**Activity:**
Below are the entries. Transcribe exactly the lines from the one with "CIRC. N. 59 PROGETTO A SCUOLA DI" through the one with "CIRC. N. 47 AUTORIZZAZIONE SPORTELLO", ends included, and leave out all others.

**Source information:**

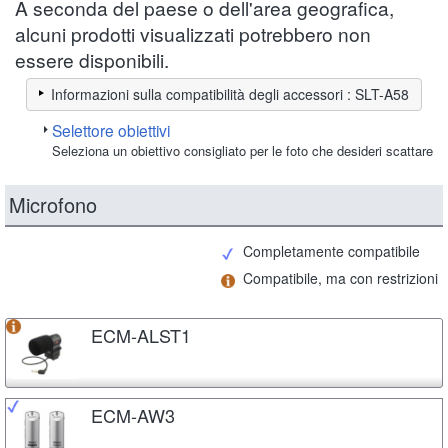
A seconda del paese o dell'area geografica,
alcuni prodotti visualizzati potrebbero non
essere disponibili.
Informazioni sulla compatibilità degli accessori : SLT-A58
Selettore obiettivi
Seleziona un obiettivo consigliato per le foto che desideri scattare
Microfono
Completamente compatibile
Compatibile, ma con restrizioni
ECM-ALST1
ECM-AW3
* * *
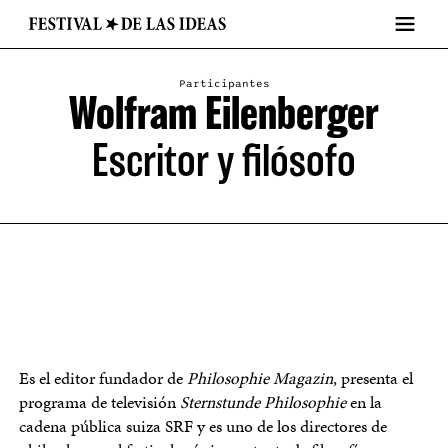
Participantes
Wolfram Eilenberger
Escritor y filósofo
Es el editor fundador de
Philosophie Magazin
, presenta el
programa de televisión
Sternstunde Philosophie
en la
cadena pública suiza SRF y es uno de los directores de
---
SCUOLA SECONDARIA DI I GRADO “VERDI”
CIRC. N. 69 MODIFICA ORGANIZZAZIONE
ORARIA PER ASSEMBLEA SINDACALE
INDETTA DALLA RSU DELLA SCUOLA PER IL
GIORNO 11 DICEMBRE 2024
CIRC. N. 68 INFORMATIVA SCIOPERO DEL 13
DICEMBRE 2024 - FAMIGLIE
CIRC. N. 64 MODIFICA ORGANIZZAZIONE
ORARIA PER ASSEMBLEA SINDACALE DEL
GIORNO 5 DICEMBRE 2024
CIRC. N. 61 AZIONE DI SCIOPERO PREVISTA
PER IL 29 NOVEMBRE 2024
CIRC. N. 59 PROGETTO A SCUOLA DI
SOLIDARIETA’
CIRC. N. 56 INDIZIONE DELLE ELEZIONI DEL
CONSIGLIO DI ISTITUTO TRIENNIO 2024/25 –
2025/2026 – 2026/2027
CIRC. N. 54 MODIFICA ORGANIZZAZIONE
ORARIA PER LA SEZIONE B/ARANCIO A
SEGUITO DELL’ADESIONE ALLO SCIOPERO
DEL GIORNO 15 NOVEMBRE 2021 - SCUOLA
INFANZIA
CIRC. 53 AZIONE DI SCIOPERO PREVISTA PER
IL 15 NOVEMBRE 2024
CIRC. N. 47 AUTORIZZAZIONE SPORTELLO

**Written answer:**
CIRC. N. 59 PROGETTO A SCUOLA DI
SOLIDARIETA’
CIRC. N. 56 INDIZIONE DELLE ELEZIONI DEL
CONSIGLIO DI ISTITUTO TRIENNIO 2024/25 –
2025/2026 – 2026/2027
CIRC. N. 54 MODIFICA ORGANIZZAZIONE
ORARIA PER LA SEZIONE B/ARANCIO A
SEGUITO DELL’ADESIONE ALLO SCIOPERO
DEL GIORNO 15 NOVEMBRE 2021 - SCUOLA
INFANZIA
CIRC. 53 AZIONE DI SCIOPERO PREVISTA PER
IL 15 NOVEMBRE 2024
CIRC. N. 47 AUTORIZZAZIONE SPORTELLO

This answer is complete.